使用 Python 制作包含 100 多个图的 PDF 报告的最佳方式是什么?

Which is the best way to make a report in PDF with more than 100 plots with Python?

我需要一份包含大量图表的 PDF 报告。它们中的大多数将在一个循环中使用 matplotlib 创建,但我还需要包括 pandas 图和数据帧(整个视图)和 seaborn 图。现在我探索了以下解决方案:

所以我的问题如下:是否有任何简单快捷的方法可以将所有这些图(如果它沿着生成它们的代码更好)以一个体面的 PDF 格式?

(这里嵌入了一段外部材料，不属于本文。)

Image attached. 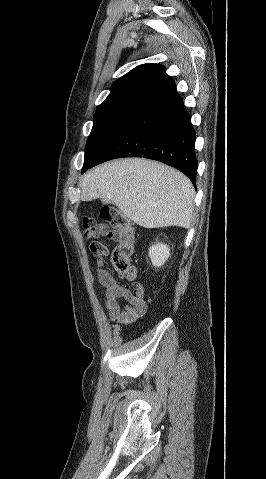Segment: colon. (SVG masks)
<instances>
[{"instance_id":"5ec220e1","label":"colon","mask_w":266,"mask_h":479,"mask_svg":"<svg viewBox=\"0 0 266 479\" xmlns=\"http://www.w3.org/2000/svg\"><path fill=\"white\" fill-rule=\"evenodd\" d=\"M100 217L119 235L117 245L110 253V264L120 277L130 278L134 271L132 258L134 253L135 230L131 223L118 210L104 207ZM84 228L88 236H99L106 232L107 226L94 218L84 219ZM95 257H105L107 247L99 241H94L89 247Z\"/></svg>"}]
</instances>
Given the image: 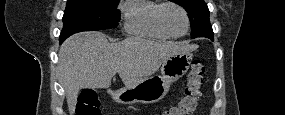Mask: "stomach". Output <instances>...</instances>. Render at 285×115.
Masks as SVG:
<instances>
[{
    "label": "stomach",
    "mask_w": 285,
    "mask_h": 115,
    "mask_svg": "<svg viewBox=\"0 0 285 115\" xmlns=\"http://www.w3.org/2000/svg\"><path fill=\"white\" fill-rule=\"evenodd\" d=\"M191 60L189 53L176 54L163 62L161 76H151L133 87L108 90V93L120 104L156 103L167 95L173 82L186 74Z\"/></svg>",
    "instance_id": "obj_1"
}]
</instances>
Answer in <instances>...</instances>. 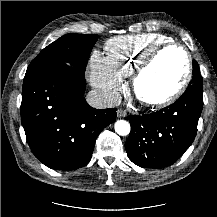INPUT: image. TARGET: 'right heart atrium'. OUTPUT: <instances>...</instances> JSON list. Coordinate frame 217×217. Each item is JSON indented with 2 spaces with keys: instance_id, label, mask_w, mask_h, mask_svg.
I'll return each instance as SVG.
<instances>
[{
  "instance_id": "d8ad5b80",
  "label": "right heart atrium",
  "mask_w": 217,
  "mask_h": 217,
  "mask_svg": "<svg viewBox=\"0 0 217 217\" xmlns=\"http://www.w3.org/2000/svg\"><path fill=\"white\" fill-rule=\"evenodd\" d=\"M90 82L107 102H114L118 92L123 87V80L114 73L107 59L99 51H94L90 57Z\"/></svg>"
}]
</instances>
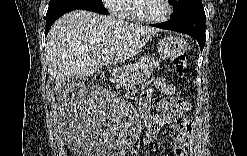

我的建议是将 matplotlibs savefig 用于 BytesIO 缓冲区(或将缓​​冲区保存到列表或类似的数据结构 100)。然后,您可以使用这些图像缓冲区使用像 reportlab(网站 here and docs here). I regularly use this approach to create PowerPoint documents using python-pptx library but also verified it via PDF with reportlab. reportlab library is very powerful and a bit "low level" so there might be a little learning curve getting started but it surely meets your needs. There is a simple getting started tutorial here 这样的库将图像插入 pdf。reportlab 是 BSD 许可证,可在 pip 和 conda 上使用。

反正我的代码片段是这样的。
抱歉,它有点长,但我的代码有一些辅助函数来打印文本和虚拟图像。你应该可以直接copy/paste它。

该代码将生成如下所示的 PDF

import io

from reportlab.lib.pagesizes import letter
from reportlab.platypus import SimpleDocTemplate, Paragraph, Spacer, Image
from reportlab.lib.styles import getSampleStyleSheet
from reportlab.lib.units import inch

import numpy as np
import matplotlib.pyplot as plt


def plot_hist():
    """ Create a sample histogram plot and return a bytesio buffer with plot

    Returns
    -------
    BytesIO : in memory buffer with plot image, can be passed to reportlab or elsewhere
    """    
    # from https://matplotlib.org/gallery/lines_bars_and_markers/scatter_masked.html#sphx-glr-gallery-lines-bars-and-markers-scatter-masked-py
    plt.figure(figsize=(7, 2.25))

    N = 100
    r0 = 0.6
    x = 0.9 * np.random.rand(N)
    y = 0.9 * np.random.rand(N)
    area = (20 * np.random.rand(N))**2  # 0 to 10 point radii
    c = np.sqrt(area)
    r = np.sqrt(x * x + y * y)
    area1 = np.ma.masked_where(r < r0, area)
    area2 = np.ma.masked_where(r >= r0, area)
    plt.scatter(x, y, s=area1, marker='^', c=c)
    plt.scatter(x, y, s=area2, marker='o', c=c)
    # Show the boundary between the regions:
    theta = np.arange(0, np.pi / 2, 0.01)
    plt.plot(r0 * np.cos(theta), r0 * np.sin(theta))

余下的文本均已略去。